Moreover, in order to justify a frisk under the statute, the alleged apprehension or fear felt by an officer must be reasonable under the circumstances. (See, People v Santiago, 64 AD2d 355, 361.) In this situation there were no objective factors that could reasonably be said to warrant such apprehension when the officers detained and approached the defendant. There was no describable outline of a gun or any other reason to believe that defendant was armed or dangerous. On the contrary, defendant did not engage in any furtive movements, he immediately stopped when ordered, raised his arms and, complying with the officers, request, walked towards them without reaching inside his jacket. Significantly, the officers acknowledged that they did not have their guns drawn when they approached defendant. The unsupported conclusory statements by the officers at the hearing that they were afraid
Finally, we address the officers’ assertion that their suspicions of defendant were aroused and that their hunch was justified by the "robbery prone” nature of the location. While the nature and location of the area where a suspect is located may be one of the factors to be considered in determining whether the police acted reasonably (see, People v Bronston, 68 NY2d 880, 881), that factor alone cannot serve as the justification for untoward or excessive police behavior against those of our citizens who happen to live, work or travel in what are characterized as "high crime areas”. That factor must " 'exist in combination with objective factors specific to the incident which together support a founded suspicion that some particular criminal activity may be afoot’ ”. (See, People v Marine, supra, at 372, citing People v Boulware, 130 AD2d 370, and People v Cornelius, supra.) Here, there was absolutely no objective indication that criminal activity was afoot or that defendant was engaged in criminal activity. A citizen is certainly entitled to stand and look about for 2 or 3 minutes on a street corner, in any neighborhood, and be free from arbitrary police encounters.
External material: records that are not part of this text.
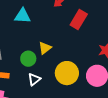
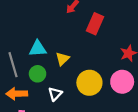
cyan triangle: (22, 16) -> (38, 49), moved
green circle: (28, 59) -> (38, 74), moved

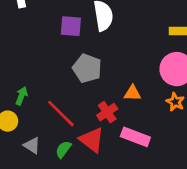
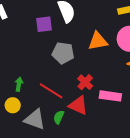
orange triangle: (132, 93) -> (98, 41), moved, size x1.5
gray triangle: (32, 145) -> (35, 119), size x1.6

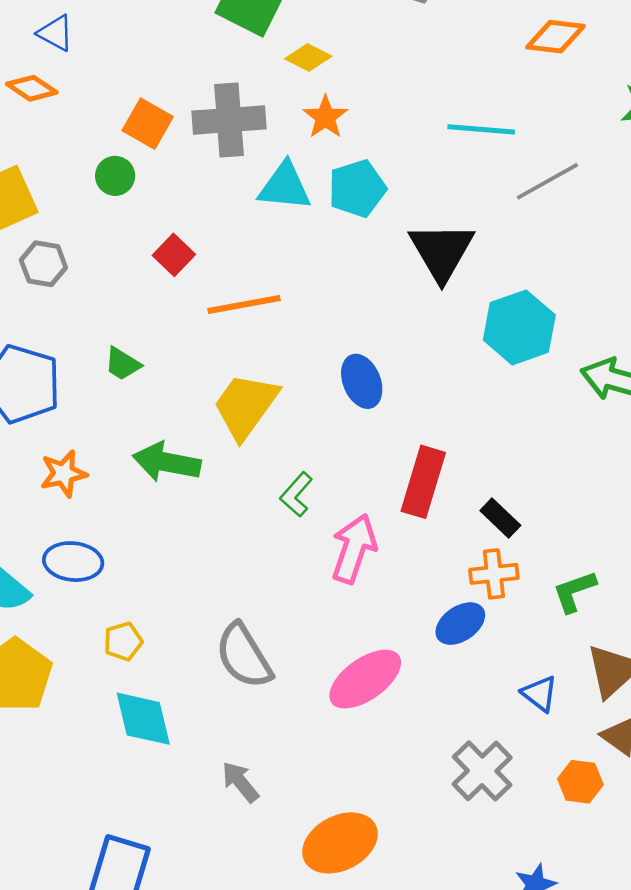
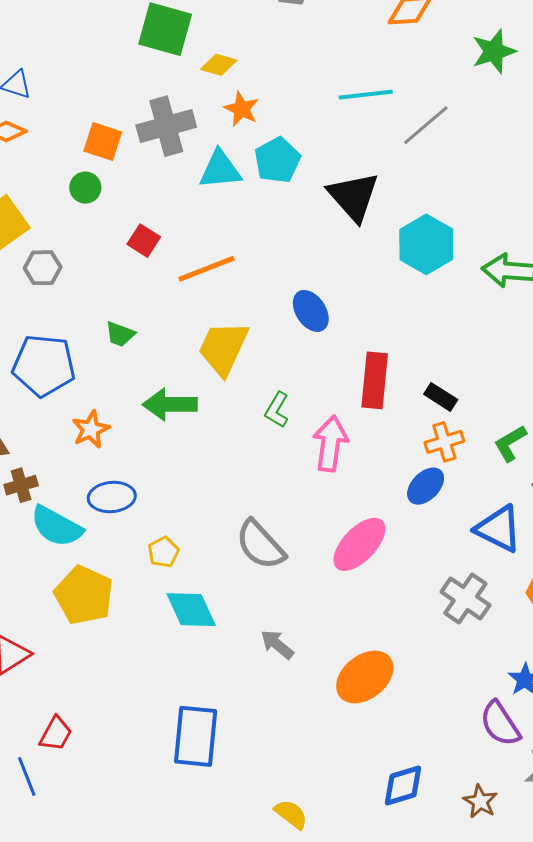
blue triangle: (540, 694) -> (499, 529), size x1.6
While we are sensitive to the need for, and recognize the difficulties attendant upon, vigilant law enforcement efforts in a society whose citizens are all too often the victims of crime and are understandably beset with fears regarding criminal activity, we also recognize our obligation to be ever vigilant to insure that such considerations do not overwhelm the constitutional bulwarks which have historically insured one’s right to be secure against unreasonable and unjustifiable governmental intrusions upon one’s privacy and security. The police response to defendant’s activities in this case constituted precisely such an unwarranted and unjustifiable intrusion.
Accordingly, the motion to suppress the gun should be granted and the indictment dismissed.
The judgment of the Supreme Court, New York County (Rose Rubin, J., at hearing, plea, and sentence) rendered February 13, 1986, which convicted defendant, upon his plea of guilty, of attempted criminal possession of a weapon in the third degree and sentenced him to a prison term of 2 to 4 years, should be reversed on the law, the defendant’s motion to suppress the evidence granted, and the indictment dismissed.